By Nadine Wilson-Harris
The rush to make Jamaica a fully digital society has been met with a barrage of hack attacks against public and private sector agencies as well as individual accounts.
Information has become the new gold, one cyber security expert has explained. Speaking with Freedom Come Rain, he said that while there have been increasing efforts to digitise information, there has been very little investment in ensuring data collected in the normal course of doing business is secured.
Principal of the Gomex Institute of Technology, Andrew Gordon, believes the scant regard for data protection is placing Jamaicans at risk for hacking, scamming, and ransomware.
“We can’t be jumping into industrial revolution 5.0 and at the same time we find the money to buy the technology, but not the money to protect ourselves from it,” said Gordon, a certified information security manager and a computer hacking forensics investigator.
Just last week, the Financial Services Commission (FSC) reported in a media release that it suffered a “cyber event”. It was later revealed that most of the Commission’s files were encrypted, and there was a request for a ransom from the hackers.
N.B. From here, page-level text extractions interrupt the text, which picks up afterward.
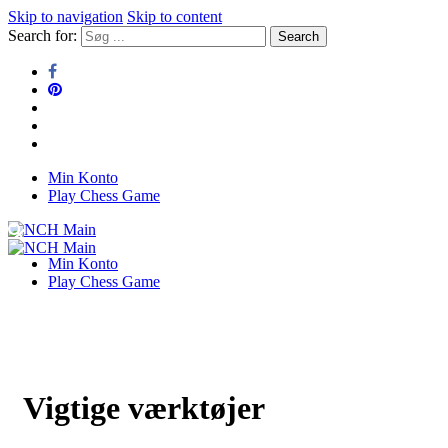
Skip to navigation
Skip to content
Search for:
Min Konto
NCH Main
Play Chess Game
NCH Main
Min Konto
Play Chess Game
Vigtige værktøjer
Member of Parliament, Phillip Paulwell, also reported recently that hisphone was cloned and his bank accounts were hacked by scammers who withdrew a substantial amount of money. The former Minister of Science, Technology, Energy, and Mining said the hackers had access to his e-mail, pictures, personal and professional messages and threatened to make the information public unless he paid them money. The Minister refused to give in to the demand, although the perpetrators started releasing his personal correspondence to political and personal colleagues. A few days after, his 10-month-old daughter and her mother were reported missing. They are yet to be found.
Gordon said currently, companies are not compelled to report cyber breaches, but he said this will change when the Data Protection Act, which was passed in 2020, comes into effect. The government is hoping to finalise supporting regulations in time for the Act’s full implementation, slated for December 2023. The Act seeks to protect Jamaicans’ privacy and personal information.
The cyber security expert noted that in the US, there is the Computer Misuse Act and the Federal Information Security Management Act which make it explicit that government agencies have a responsibility to protect themselves from cyber attacks.
“There is nothing in Jamaica that compels an agency to have a security manager in place,” he said.
“We invest in physical security guards in abundance because we see it fit to protect the physical structure. If the cyber infrastructure is important to us, then we have a responsibility to implement best practices,” he asserted.
He explained that companies without security managers might find it more difficult to mount a successful case in court if they have been hacked, since they might be requested to prove that their data was secured and the hacker deliberately breached it.
“The companies themselves can’t really prove that they were protecting their system, and you defeat it. If there is no security in place, what are you going to charge the person for?” he asked.
Gordon noted that Jamaicans are increasingly being asked to upload personal data online but have no knowledge of where the data is being stored.
“As it is, anybody can send you a Google form to fill out, and you are entering TRN, date of birth, and all types of things on these forms,” he said.
“You are applying for a programme for your child, they send you a Google form, and they send you a website. How do you know who has access to your child’s information? asked the security information manager.
He is urging people to be careful of what they share online. Even a photo taken with a phone, for example, can be used to tell a person’s location.
“Information is the new gold. It’s not guns or weapons really run the world anymore.
Do you notice [that] as soon as they capture your information, they tell you how much they want for it?” he pointed out.
“Normally, in a culture where you have persons highly skilled technologically and unemployed, then the instrument of crime then becomes the computer,” he said.
Churches, which generally collect data such as the address, date of birth, and next of kin of members, are also susceptible. Churches usually also have the marriage records and christening information for the children of congregants. He said cyber criminals will access information wherever it is made available.
Gordon is optimistic that the Data Protection Act will cause more companies to take their responsibility to protect customers’ information more seriously. He believes that in the same way car alarm systems are marketed with the sale of cars, there should be efforts to promote security mechanisms along with the technology used to facilitate digitization.
“I know we are a struggling economy, people have money issues, and all of that, but we could lose a lot more if we don’t take a proactive approach to cyber security,” he warned.